What new NJ bail rules will mean for poor defendants, dangerous suspects
The criminal justice system in New Jersey is 80 days away from a significant overhaul.
With a visit to Hudson County in early October, the state wrapped up a series of 15 "kickoff" meetings aimed at educating institutional stakeholders and the general public on the pending changes that go into effect Jan. 1.
"We are eliminating the old way of business and we're creating a new infrastructure," Glenn Grant, administrative director of New Jersey Courts, told New Jersey 101.5.
With the new rules, bail is no longer the primary factor in determining a defendant's release, or detainment, before trial. Bail is still an option for certain individuals, but not the first option, Grant explained.
This way, he said, the most dangerous individuals — as determined by a list of criteria — are held without bail and no opportunity to cause further harm in the community, and individuals considered a low risk, who would otherwise be unable to afford even modest bail amounts, can be released on their own recognizance or with certain levels of supervision.
"We know that one of the ancillary benefits of the change will be a reduction in prison population because these individuals who can't afford $500, $1,000, $2,500 will now be able to be released," Grant said.
Adding to the reforms is a "speedy trial" law that sets a strict clock on the number of days between an arrest and an indictment, and the number of days between an indictment and the start of the trial.
At a number of the kickoff events, officials within the state's court system noted too many defendants are awaiting trial in the Garden State.
The reforms are the product of legislation and a constitutional amendment approved by voters in 2014 that allows judges to detain certain offenders without bail.
According to Grant, the sweeping changes are accompanied by a number of challenges, including costs.

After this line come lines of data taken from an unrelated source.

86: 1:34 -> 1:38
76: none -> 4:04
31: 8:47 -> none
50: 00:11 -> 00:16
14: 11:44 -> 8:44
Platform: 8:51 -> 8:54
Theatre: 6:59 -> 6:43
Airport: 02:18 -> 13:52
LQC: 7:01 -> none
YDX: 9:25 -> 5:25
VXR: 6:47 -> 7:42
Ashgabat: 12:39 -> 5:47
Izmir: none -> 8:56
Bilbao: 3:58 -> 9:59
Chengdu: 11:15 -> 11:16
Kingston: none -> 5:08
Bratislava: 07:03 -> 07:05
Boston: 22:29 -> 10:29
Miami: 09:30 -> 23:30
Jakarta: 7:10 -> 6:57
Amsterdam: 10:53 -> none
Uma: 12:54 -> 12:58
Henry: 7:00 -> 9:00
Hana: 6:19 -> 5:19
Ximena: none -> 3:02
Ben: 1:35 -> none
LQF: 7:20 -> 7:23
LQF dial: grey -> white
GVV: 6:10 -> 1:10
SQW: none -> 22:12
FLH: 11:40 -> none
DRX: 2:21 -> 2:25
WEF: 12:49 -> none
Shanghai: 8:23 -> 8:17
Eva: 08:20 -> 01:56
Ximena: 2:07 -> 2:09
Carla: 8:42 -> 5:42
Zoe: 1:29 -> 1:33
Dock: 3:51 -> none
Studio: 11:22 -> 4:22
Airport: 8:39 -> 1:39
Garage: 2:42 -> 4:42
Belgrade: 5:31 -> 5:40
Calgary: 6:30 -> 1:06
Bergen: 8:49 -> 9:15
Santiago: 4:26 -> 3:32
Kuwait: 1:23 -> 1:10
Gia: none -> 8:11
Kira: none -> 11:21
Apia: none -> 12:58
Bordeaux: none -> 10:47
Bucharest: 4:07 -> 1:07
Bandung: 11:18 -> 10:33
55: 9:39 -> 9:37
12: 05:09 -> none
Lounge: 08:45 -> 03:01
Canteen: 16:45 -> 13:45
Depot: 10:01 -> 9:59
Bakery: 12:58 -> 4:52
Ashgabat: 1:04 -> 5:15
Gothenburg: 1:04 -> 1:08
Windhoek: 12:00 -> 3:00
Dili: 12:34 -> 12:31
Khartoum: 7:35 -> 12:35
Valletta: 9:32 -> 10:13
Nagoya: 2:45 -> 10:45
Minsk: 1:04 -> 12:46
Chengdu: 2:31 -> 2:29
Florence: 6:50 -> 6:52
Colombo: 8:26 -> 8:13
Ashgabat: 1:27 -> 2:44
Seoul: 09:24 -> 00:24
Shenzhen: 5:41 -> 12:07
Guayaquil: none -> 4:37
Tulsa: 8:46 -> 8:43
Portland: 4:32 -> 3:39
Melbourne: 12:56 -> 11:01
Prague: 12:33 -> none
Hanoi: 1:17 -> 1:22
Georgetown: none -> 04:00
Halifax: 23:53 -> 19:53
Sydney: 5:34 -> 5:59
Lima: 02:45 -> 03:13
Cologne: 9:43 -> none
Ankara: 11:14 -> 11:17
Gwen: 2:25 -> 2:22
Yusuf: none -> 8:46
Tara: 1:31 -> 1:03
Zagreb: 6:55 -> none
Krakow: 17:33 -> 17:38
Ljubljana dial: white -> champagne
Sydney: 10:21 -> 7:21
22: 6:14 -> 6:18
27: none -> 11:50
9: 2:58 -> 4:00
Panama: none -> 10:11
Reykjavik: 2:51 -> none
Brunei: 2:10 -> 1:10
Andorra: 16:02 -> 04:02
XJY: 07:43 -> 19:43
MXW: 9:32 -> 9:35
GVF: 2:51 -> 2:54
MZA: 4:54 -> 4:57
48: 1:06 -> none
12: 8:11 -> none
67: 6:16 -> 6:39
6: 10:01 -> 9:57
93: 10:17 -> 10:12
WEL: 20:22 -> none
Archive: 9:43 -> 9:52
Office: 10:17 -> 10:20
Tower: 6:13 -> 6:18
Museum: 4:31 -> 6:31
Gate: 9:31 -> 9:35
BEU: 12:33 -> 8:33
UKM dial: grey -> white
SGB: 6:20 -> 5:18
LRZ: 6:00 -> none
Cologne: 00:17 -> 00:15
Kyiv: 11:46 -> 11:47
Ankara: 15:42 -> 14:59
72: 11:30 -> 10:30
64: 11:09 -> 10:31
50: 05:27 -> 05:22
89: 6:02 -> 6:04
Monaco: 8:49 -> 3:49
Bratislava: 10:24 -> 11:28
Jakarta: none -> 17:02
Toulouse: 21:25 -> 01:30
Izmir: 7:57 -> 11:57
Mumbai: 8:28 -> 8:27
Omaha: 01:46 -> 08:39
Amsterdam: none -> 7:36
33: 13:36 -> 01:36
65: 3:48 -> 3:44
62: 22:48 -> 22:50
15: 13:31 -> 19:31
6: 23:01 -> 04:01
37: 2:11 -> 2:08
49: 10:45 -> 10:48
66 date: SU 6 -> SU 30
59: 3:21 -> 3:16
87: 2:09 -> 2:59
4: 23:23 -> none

Prosecutors will likely have to add to their staff, counties will have to provide space for new court employees and additional public defenders will be needed to move cases through the court system expeditiously, he said.
There's also the expense of implementing the computer system to handle the reboot.
"New Jersey will be the first state to create this process of what we call criminal justice reform through a truly automated or electronic process," Grant said.